- Exercise brief -
Lines from the one with "pyautogui.click(x=<x>, y=<y>)" through the end of the listing below are to be retyped exactly.

- Entries shown -
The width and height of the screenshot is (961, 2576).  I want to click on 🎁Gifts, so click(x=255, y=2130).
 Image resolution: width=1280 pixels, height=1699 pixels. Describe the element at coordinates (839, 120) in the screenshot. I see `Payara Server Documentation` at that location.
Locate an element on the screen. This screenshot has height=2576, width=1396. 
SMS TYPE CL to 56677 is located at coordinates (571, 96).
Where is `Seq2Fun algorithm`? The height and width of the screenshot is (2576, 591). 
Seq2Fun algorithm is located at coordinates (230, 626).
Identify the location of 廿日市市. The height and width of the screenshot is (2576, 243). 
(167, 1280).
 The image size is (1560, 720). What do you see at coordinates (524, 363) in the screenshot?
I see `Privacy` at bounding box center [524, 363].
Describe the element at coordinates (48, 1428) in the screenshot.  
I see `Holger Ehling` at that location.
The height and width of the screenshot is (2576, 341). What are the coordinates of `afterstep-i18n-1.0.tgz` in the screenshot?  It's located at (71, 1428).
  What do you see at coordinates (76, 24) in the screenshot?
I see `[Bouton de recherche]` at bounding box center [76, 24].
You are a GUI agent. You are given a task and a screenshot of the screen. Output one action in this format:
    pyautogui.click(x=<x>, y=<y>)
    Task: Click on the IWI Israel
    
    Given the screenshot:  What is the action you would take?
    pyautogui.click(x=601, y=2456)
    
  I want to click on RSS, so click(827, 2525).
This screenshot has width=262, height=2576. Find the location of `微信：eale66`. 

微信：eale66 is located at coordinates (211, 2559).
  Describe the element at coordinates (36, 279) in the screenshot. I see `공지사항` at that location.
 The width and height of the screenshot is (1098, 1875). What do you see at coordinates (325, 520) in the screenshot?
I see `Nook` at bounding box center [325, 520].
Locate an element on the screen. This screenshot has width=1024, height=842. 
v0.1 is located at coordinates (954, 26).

- Task result -
    pyautogui.click(x=<x>, y=<y>)
    Task: Click on the IWI Israel
    
    Given the screenshot:  What is the action you would take?
    pyautogui.click(x=601, y=2456)
    
  I want to click on RSS, so click(827, 2525).
This screenshot has width=262, height=2576. Find the location of `微信：eale66`. 

微信：eale66 is located at coordinates (211, 2559).
  Describe the element at coordinates (36, 279) in the screenshot. I see `공지사항` at that location.
 The width and height of the screenshot is (1098, 1875). What do you see at coordinates (325, 520) in the screenshot?
I see `Nook` at bounding box center [325, 520].
Locate an element on the screen. This screenshot has width=1024, height=842. 
v0.1 is located at coordinates (954, 26).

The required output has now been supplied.